|Name||Albourne CofE Primary School|
|Ofsted Inspection Rating||Good|
|Inspection Date||01 December 2016|
|Address||The Street, Albourne, Hassocks, West Sussex, BN6 9DH|
|Religious Character||Church of England|
|Number of Pupils||194 (53% boys 47% girls)|
|Number of Pupils per Teacher||19.4|
|Percentage Free School Meals||6.7%|
|Percentage English is Not First Language||2.6%|
Information about this school
The school meets requirements on the publication of specified information on its website. Albourne Church of England Primary School is smaller than the average school. Of the seven class teachers, four have been teaching for less than two years and most are new to the school. The governing body has recently completed a review of governance, following which some new governors were appointed. Most pupils are of a White British heritage. The proportion of pupils from minority ethnic backgrounds is below average. The proportion of pupils who speak English as an additional language is below the national average. The proportion of pupils who are eligible for the pupil premium and pupils who have special educational needs and/or disabilities is below the national average.

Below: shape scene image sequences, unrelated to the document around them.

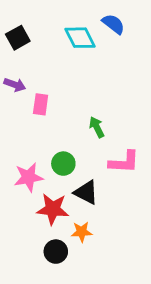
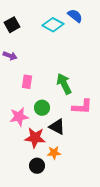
cyan diamond: (80, 38) -> (53, 25), turned -35
pink rectangle: (41, 104) -> (27, 82), moved
green arrow: (97, 127) -> (64, 84), size x1.5

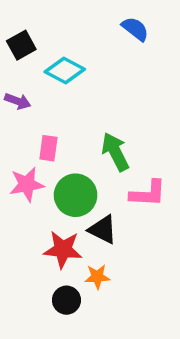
cyan diamond: (53, 25) -> (65, 70), moved
green circle: (42, 108) -> (76, 195), size x1.5
pink star: (19, 117) -> (27, 184), moved

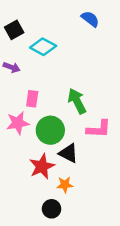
red star: (63, 249) -> (42, 166), turned -30
black circle: (66, 300) -> (52, 209), moved

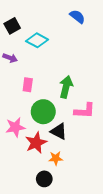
green arrow: (77, 101) -> (66, 87), turned 40
pink star: (18, 123) -> (15, 127), moved

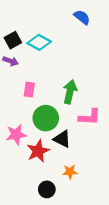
black square: (12, 26) -> (13, 40), moved
orange star: (56, 158) -> (70, 172), moved

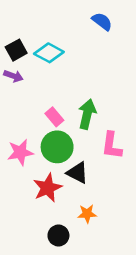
pink rectangle: (29, 90) -> (54, 117), moved, turned -48
pink L-shape: (90, 117) -> (112, 146), turned 95
pink star: (16, 135) -> (20, 152), moved

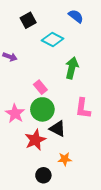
black square: (16, 50) -> (28, 20), moved
cyan diamond: (49, 53) -> (53, 39), moved
green arrow: (87, 114) -> (72, 68), moved
pink star: (20, 152) -> (15, 113), turned -30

Summary of key findings for parents and pupils
This is a good school Since the previous inspection, the headteacher, ably supported by the deputy headteacher, has ensured that teaching and pupils’ outcomes have steadily improved. Leaders’ drive and ambition have brought about higher expectations of what pupils can do and achieve. All staff now expect more of pupils. Teaching has improved since the previous inspection and is now good. Teachers plan interesting lessons that capture the interest of pupils, enabling them to learn new skills and knowledge. However, teaching does not consistently build on what pupils already know, understand and can do. Progress in reading, writing and mathematics is now good, although outcomes for the most able are not quite as strong in writing and mathematics. In reading, teachers challenge the most able pupils well, but this is not always the case in writing and mathematics. Pupils’ spiritual, moral, social and cultural development is good. Pupils are respectful, tolerant and have a good understanding of other cultures. Pupils who have special educational needs and/or disabilities and disadvantaged pupils make the same good progress as all other pupils in the school. Their progress is in line with that of all other pupils nationally. The most able disadvantaged pupils are carefully targeted and supported. Consequently, these pupils do well. Provision for pupils’ personal development is outstanding. Pupils show very high levels of care for one another. They are proud of their school, behave well and work hard. Children in the early years make good progress as a result of the effective teaching they receive. They are very well cared for and have very positive attitudes to their learning. Governors are supportive of leaders and are developing their understanding of their roles. They have recently begun to hold teachers and leaders effectively to account, but this is in the early stages. Some middle leaders fulfil their roles well. The less experienced middle leaders have yet to develop the necessary skills to improve teaching and pupils’ achievement in their areas of responsibility.